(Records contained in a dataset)
::::::
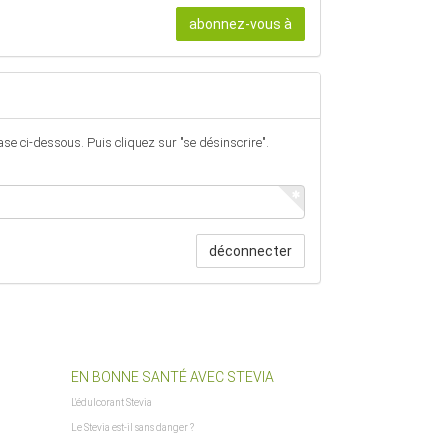
abonnez-vous à
ase ci-dessous. Puis cliquez sur "se désinscrire".
déconnecter
EN BONNE SANTÉ AVEC STEVIA
L'édulcorant Stevia
Le Stevia est-il sans danger ?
::::::
- _WORK INSTRUCTIONS_: What the records say must be written out exactly, with none of their pictures.

- _RESULT_:
abonnez-vous à
ase ci-dessous. Puis cliquez sur "se désinscrire".
déconnecter
EN BONNE SANTÉ AVEC STEVIA
L'édulcorant Stevia
Le Stevia est-il sans danger ?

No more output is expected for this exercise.